La decisione di Verona è inequivocabile: i cambia valuta (i.e. gli exchanger) forniscono servizi finanziari: devono inderogabilmente rispettare gli obblighi informativi precontrattuali verso l’investitore/consumatore che ha diritto di pretenderli. Nel caso in cui la piattaforma facesse capo ad un soggetto straniero, l’applicazione del diritto italiano non è scontata potendo ricorrere solo in determinate situazione ed a certe condizioni. Come emerge ad esempio da due delibere Consob (n 19968/2017 e 2027/2017), i siti redatti in lingua italiana rappresentano elementi “inequivocabili” circa il fatto che l’offerta di investimenti sia rivolta al pubblico residente in Italia con la conseguenza che al ricorrere di certe condizioni anche i soggetti stranieri sono assoggettabili alla legge italiana. In particolare alle disposizioni del Testo Unico della Finanza (TUF).

La Consob ha chiaramente stabilito che i “pacchetti di estrazione di criptovalute” hanno la natura di “prodotto finanziario sub specie di investimento di natura finanziaria” lì dove implichino la compresenza di un impiego di capitale;  un’aspettativa di rendimento di natura finanziaria; l’assunzione di un rischio connesso all’impiego di capitale. Ebbene, davanti a questo tipo di prodotti finanziari, venduti in termini standardizzati e uniformi, si profila quindi un’ipotesi di un’offerta al pubblico definita nell’art. 1, comma 1, lett. t del TUF con conseguente obbligo preventivo di pubblicazione di un prospetto informativo a tutela dell’investitore. Inoltre “prima della pubblicazione del prospetto è vietata la diffusione di qualsiasi annuncio pubblicitario riguardante offerte al pubblico di prodotti finanziari diversi dagli strumenti finanziari comunitari”.

Nel caso esaminato dalla delibera n. 19968 Coinspace Ltd attraverso il sito www.coinspace1.com non aveva adempiuto agli obblighi di prospetto ragione per cui la Consob, dopo una sospensione preliminare, ne ha vietato l’attività di pubblicità e offerta agli investitori italiani. Stessa sorte è toccata a Crypto Trade Capital con sede ad Alicante, lì dove la Consob ha accertato che l’offerta al pubblico italiano di “portafogli di investimento”, cui era collegata la promessa di rendimenti periodici predeterminali, consisteva in un’offerta di “investimenti di natura finanziaria” che richiede la preventiva comunicazione alla Consob ed il prospetto informativo destinato alla pubblicazione. Nel caso di applicazione della normativa italiana del TUF, l’investitore ha a disposizione l’azione di nullità che l’articolo 23 dispone per i casi in cui non è stata rispettata la forma scritta a pena dei nullità delle relative transazioni poste in essere dall’utente e con la piattaforma.

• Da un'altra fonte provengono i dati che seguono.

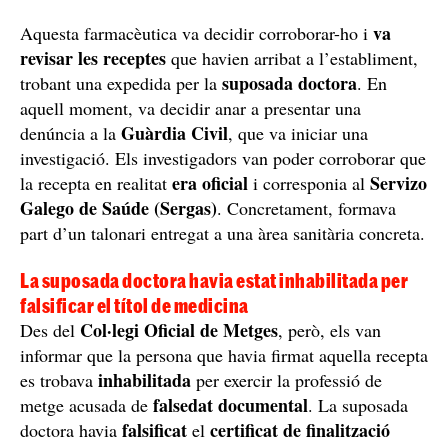
va
Aquesta farmacèutica va decidir corroborar-ho i
revisar les receptes
que havien arribat a l’establiment,
suposada doctora
trobant una expedida per la
. En
aquell moment, va decidir anar a presentar una
Guàrdia Civil
denúncia a la
, que va iniciar una
investigació. Els investigadors van poder corroborar que
era oficial
Servizo
la recepta en realitat
i corresponia al
Galego de Saúde (Sergas)
. Concretament, formava
part d’un talonari entregat a una àrea sanitària concreta.
La suposada doctora havia estat inhabilitada per
falsificar el títol de medicina
Col·legi Oficial de Metges
Des del
, però, els van
informar que la persona que havia firmat aquella recepta
inhabilitada
es trobava
per exercir la professió de
falsedat documental
metge acusada de
. La suposada
falsificat
certificat de finalització
doctora havia
el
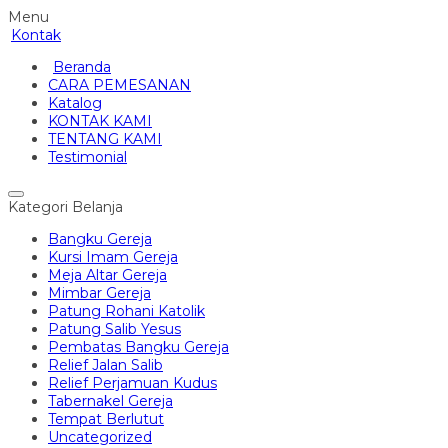
Menu
Kontak
Beranda
CARA PEMESANAN
Katalog
KONTAK KAMI
TENTANG KAMI
Testimonial
Kategori Belanja
Bangku Gereja
Kursi Imam Gereja
Meja Altar Gereja
Mimbar Gereja
Patung Rohani Katolik
Patung Salib Yesus
Pembatas Bangku Gereja
Relief Jalan Salib
Relief Perjamuan Kudus
Tabernakel Gereja
Tempat Berlutut
Uncategorized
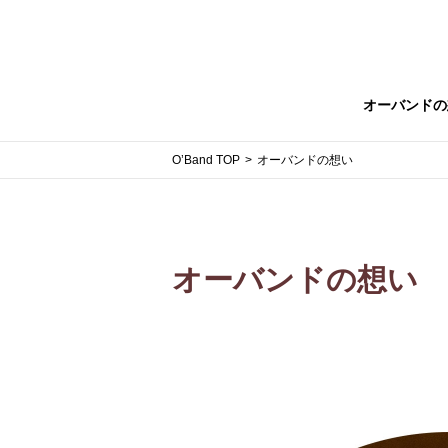
オーバンドの
O’Band TOP
オーバンドの想い
オーバンドの想い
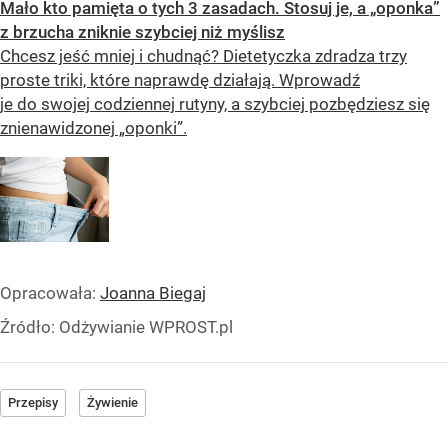
Mało kto pamięta o tych 3 zasadach. Stosuj je, a „oponka”
z brzucha zniknie szybciej niż myślisz
Chcesz jeść mniej i chudnąć? Dietetyczka zdradza trzy
proste triki, które naprawdę działają. Wprowadź
je do swojej codziennej rutyny, a szybciej pozbędziesz się
znienawidzonej „oponki”.
Opracowała:
Joanna Biegaj
Źródło:
Odżywianie WPROST.pl
Przepisy
Żywienie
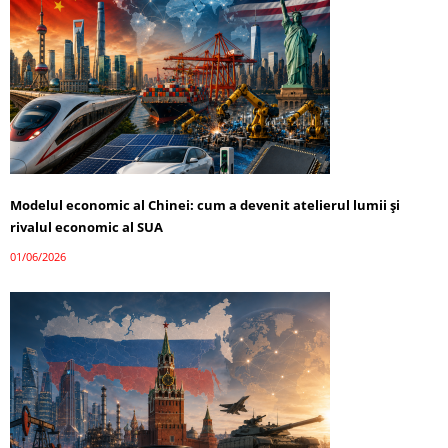
Modelul economic al Chinei: cum a devenit atelierul lumii și
rivalul economic al SUA
01/06/2026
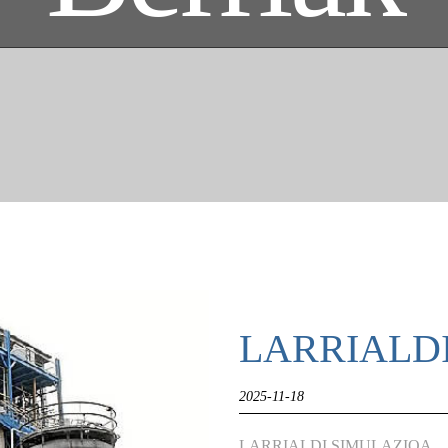
LARRIALD
2025-11-18
LARRIALDI SIMULAZIOA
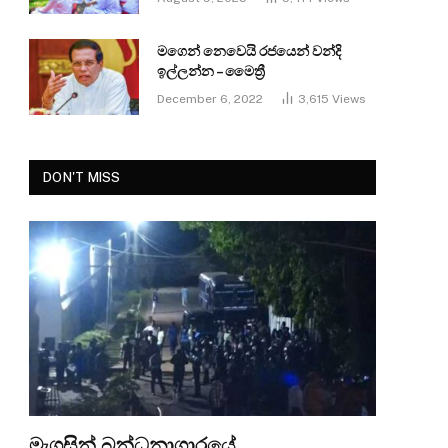
මගෙන් නෙවෙයි රජයෙන් වන්දි
ඉල්ලන්න – මෛත්‍රී
December 6, 2022
3,615
Views
DON'T MISS
මැගසින් බන්ධනාගාරයේ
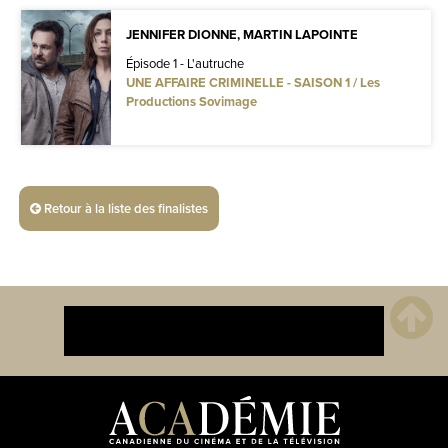
JENNIFER DIONNE, MARTIN LAPOINTE
Épisode 1 - L'autruche
UNE AFFAIRE CRIMINELLE - SAISON 1 / Les
Productions Sovimage
Retour à la liste des finalistes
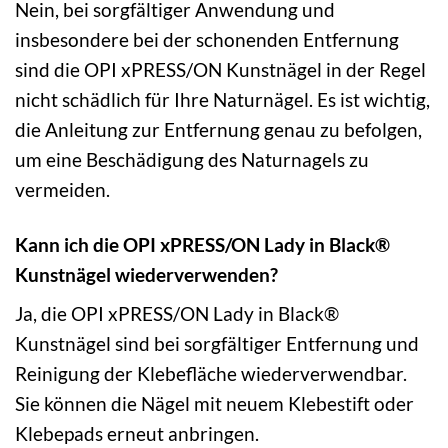
Nein, bei sorgfältiger Anwendung und
insbesondere bei der schonenden Entfernung
sind die OPI xPRESS/ON Kunstnägel in der Regel
nicht schädlich für Ihre Naturnägel. Es ist wichtig,
die Anleitung zur Entfernung genau zu befolgen,
um eine Beschädigung des Naturnagels zu
vermeiden.
Kann ich die OPI xPRESS/ON Lady in Black®
Kunstnägel wiederverwenden?
Ja, die OPI xPRESS/ON Lady in Black®
Kunstnägel sind bei sorgfältiger Entfernung und
Reinigung der Klebefläche wiederverwendbar.
Sie können die Nägel mit neuem Klebestift oder
Klebepads erneut anbringen.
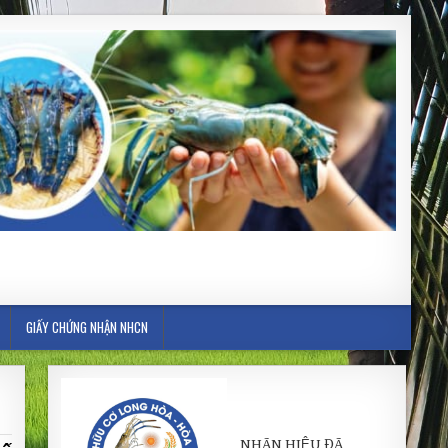
GIẤY CHỨNG NHẬN NHCN
NHÃN HIỆU ĐÃ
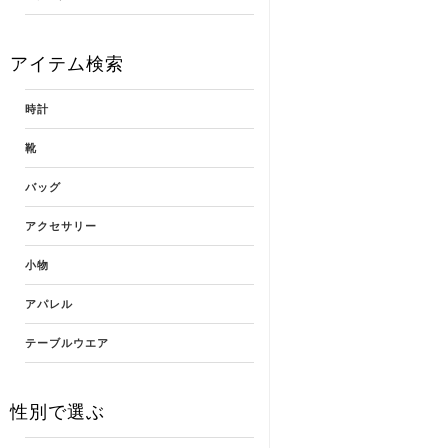
アイテム検索
時計
靴
バッグ
アクセサリー
小物
アパレル
テーブルウエア
性別で選ぶ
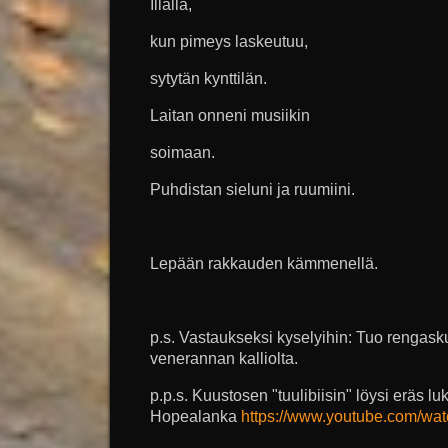
Illalla,
kun pimeys laskeutuu,
sytytän kynttilän.
Laitan onneni musiikin
soimaan.
Puhdistan sieluni ja ruumiini.
Lepään rakkauden kämmenellä.
p.s. Vastaukseksi kyselyihin: Tuo rengask
venerannan kalliolta.
p.p.s. Kuustosen "tuulibiisin" löysi eräs lu
Hopealanka
https://www.youtube.com/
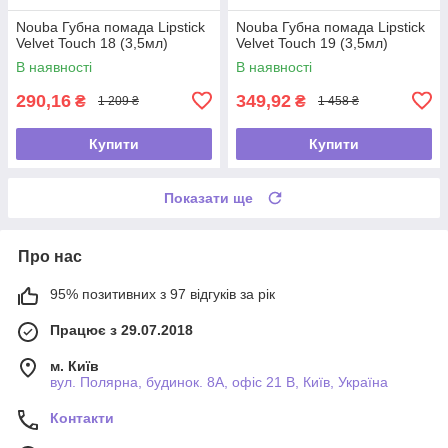
Nouba Губна помада Lipstick
Nouba Губна помада Lipstick
Velvet Touch 18 (3,5мл)
Velvet Touch 19 (3,5мл)
В наявності
В наявності
290,16
349,92
₴
₴
1 209 ₴
1 458 ₴
Купити
Купити
Показати ще
Про нас
95% позитивних з 97 відгуків за рік
Працює з 29.07.2018
м. Київ
вул. Полярна, будинок. 8А, офіс 21 В, Київ, Україна
Контакти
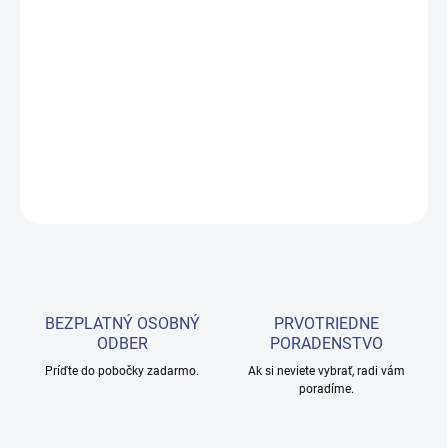
−
+
Pridať do košíka
Estetické kreslo so 4 motormi, ktoré nastavujú výšku, sklon
operadla, uhol sedadla a opierku nôh. Vyhrievané, Ľad svetlo.
DETAILNÉ INFORMÁCIE
OPÝTAŤ SA
BEZPLATNÝ OSOBNÝ
PRVOTRIEDNE
ODBER
PORADENSTVO
Príďte do pobočky zadarmo.
Ak si neviete vybrať, radi vám
poradíme.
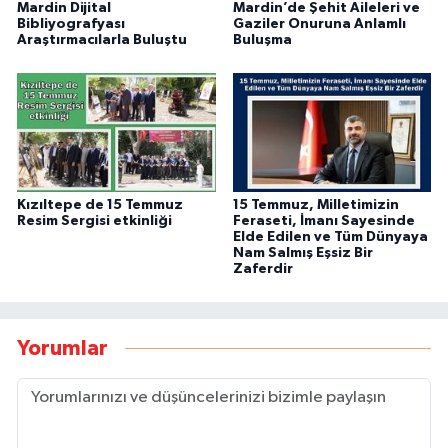
Mardin Dijital
Mardin’de Şehit Aileleri ve
Bibliyografyası
Gaziler Onuruna Anlamlı
Araştırmacılarla Buluştu
Buluşma
Kızıltepe de 15 Temmuz
15 Temmuz, Milletimizin
Resim Sergisi etkinliği
Feraseti, İmanı Sayesinde
Elde Edilen ve Tüm Dünyaya
Nam Salmış Eşsiz Bir
Zaferdir
Yorumlar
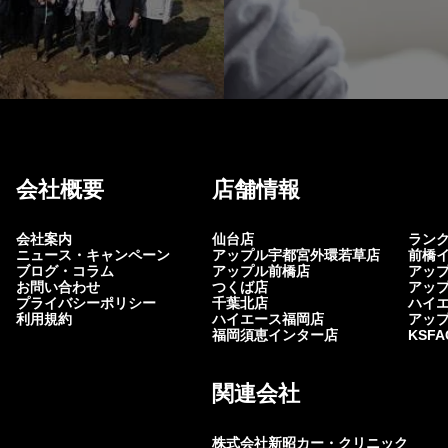
会社概要
店舗情報
会社案内
仙台店
ラン
ニュース・キャンペーン
アップル宇都宮外環若草店
前橋
ブログ・コラム
アップル前橋店
アッ
お問い合わせ
つくば店
アッ
プライバシーポリシー
千葉北店
ハイ
利用規約
ハイエース福岡店
アッ
福岡須恵インター店
KSF
関連会社
株式会社新昭カー・クリニック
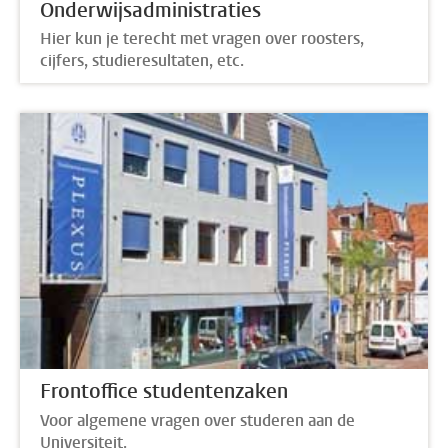
Onderwijsadministraties
Hier kun je terecht met vragen over roosters,
cijfers, studieresultaten, etc.
Frontoffice studentenzaken
Voor algemene vragen over studeren aan de
Universiteit.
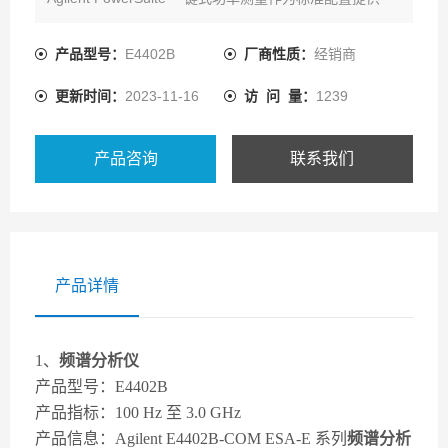
产品型号：
E4402B
厂商性质：
经销商
更新时间：
2023-11-16
访 问 量：
1239
产品咨询
联系我们
产品详情
1、
频谱分析仪
产品型号：E4402B
产品指标：100 Hz 至 3.0 GHz
产品信息：Agilent E4402B-COM ESA-E 系列
频谱分析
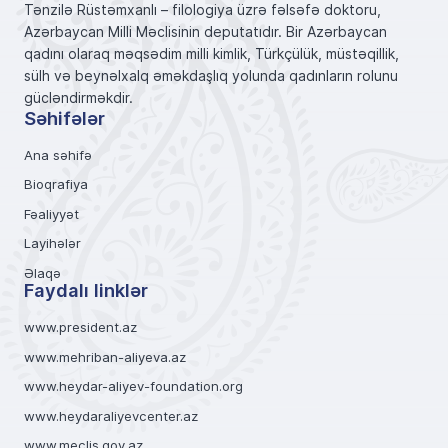
Tənzilə Rüstəmxanlı – filologiya üzrə fəlsəfə doktoru,
Azərbaycan Milli Məclisinin deputatıdır. Bir Azərbaycan
qadını olaraq məqsədim milli kimlik, Türkçülük, müstəqillik,
sülh və beynəlxalq əməkdaşlıq yolunda qadınların rolunu
gücləndirməkdir.
Səhifələr
Ana səhifə
Bioqrafiya
Fəaliyyət
Layihələr
Əlaqə
Faydalı linklər
www.president.az
www.mehriban-aliyeva.az
www.heydar-aliyev-foundation.org
www.heydaraliyevcenter.az
www.meclis.gov.az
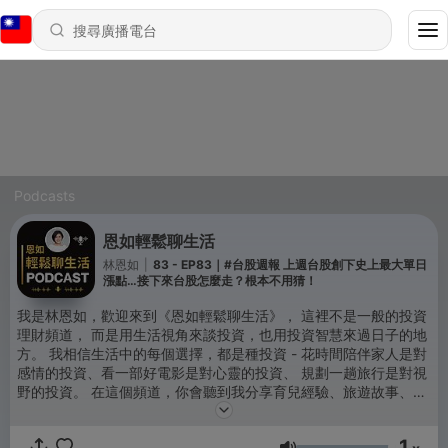
Podcasts
恩如輕鬆聊生活
林恩如
|
83 - EP83｜#台股週報 上週台股創下史上最大單日
漲點…接下來台股怎麼走？根本不用猜！
我是林恩如，歡迎來到《恩如輕鬆聊生活》， 這裡不是一般的投資
理財頻道， 而是用生活視角來談投資，也用投資智慧來過日子的地
方。 我相信生活中的每個選擇，都是種投資 - 花時間陪伴家人是對
感情的投資、看一部好電影是對心靈的投資、 規劃一趟旅行是對視
野的投資。 在這個頻道，你會聽到我分享育兒經驗、旅遊故事、電
影觀點、學員故事， 還會不定期邀請一些朋友，來聊聊他們的人生
投資術。 我希望用輕鬆自然的聊天方式， 讓你在生活中找到屬於自
1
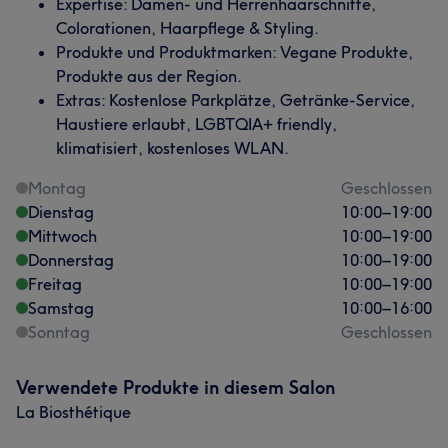
Expertise: Damen- und Herrenhaarschnitte,
Colorationen, Haarpflege & Styling.
Produkte und Produktmarken: Vegane Produkte,
Produkte aus der Region.
Extras: Kostenlose Parkplätze, Getränke-Service,
Haustiere erlaubt, LGBTQIA+ friendly,
klimatisiert, kostenloses WLAN.
Montag
Geschlossen
Dienstag
10:00
–
19:00
Mittwoch
10:00
–
19:00
Donnerstag
10:00
–
19:00
Freitag
10:00
–
19:00
Samstag
10:00
–
16:00
Sonntag
Geschlossen
Verwendete Produkte in diesem Salon
La Biosthétique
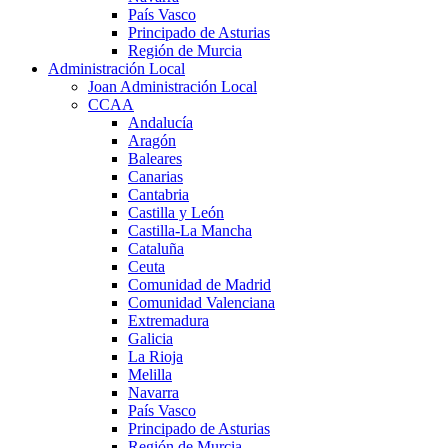
País Vasco
Principado de Asturias
Región de Murcia
Administración Local
Joan Administración Local
CCAA
Andalucía
Aragón
Baleares
Canarias
Cantabria
Castilla y León
Castilla-La Mancha
Cataluña
Ceuta
Comunidad de Madrid
Comunidad Valenciana
Extremadura
Galicia
La Rioja
Melilla
Navarra
País Vasco
Principado de Asturias
Región de Murcia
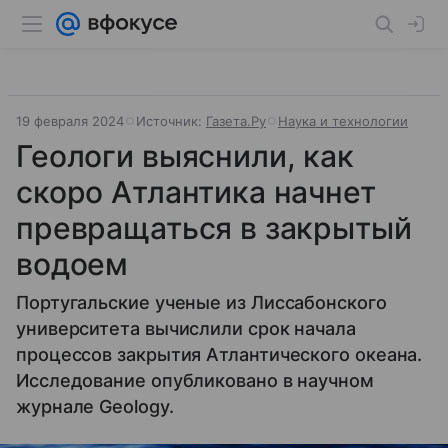
19 февраля 2024
Источник:
Газета.Ру
Наука и технологии
Геологи выяснили, как
скоро Атлантика начнет
превращаться в закрытый
водоем
Португальские ученые из Лиссабонского
университета вычислили срок начала
процессов закрытия Атлантического океана.
Исследование опубликовано в научном
журнале Geology.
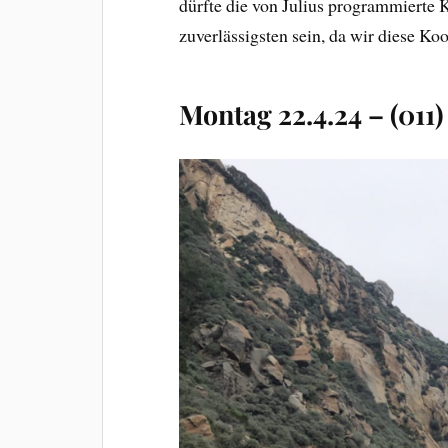
dürfte die von Julius programmierte
zuverlässigsten sein, da wir diese Ko
Montag 22.4.24 – (011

Chiedere un contratto scritto in un’epoca orami paperless e digitale sembra anacronistico, pur tuttavia rimane un elemento indispensabile per poter far valere i propri diritti.

Con riferimento, infine, agli investimenti di criptovalute emesse con ICO, la situazione è ancora più complessa dal momento che il rapporto contrattuale fra investitore e startup è regolato dai white paper. Si tratta sostanzialemente di “condizioni generali di servizio”, soggette alla legge del luogo di emissione dei token, che non contengono procedure di reclamo o di contestazione a difesa dell’investitore. Quest’ultimo si potrebbe trovare sprovvisto quindi della pur minima tutela legale e contrattuale dopo l’acquisto dei token, considerato irreversibile e espressamente compiuto con dichiarazione di piena conoscenza e assunzione del rischio da parte dell’investitore circa la natura dei token acquistati.

In conclusione, la prima buona norma da seguire è la prudenza: l’investitore deve richiedere tutte le informazione necessarie ad individuare i soggetti emittenti e soprattutto la tipologia delle criptovalute che si intendono acquistare.

Solamente partendo da qui si può da subito disegnare il perimetro della tutela legale.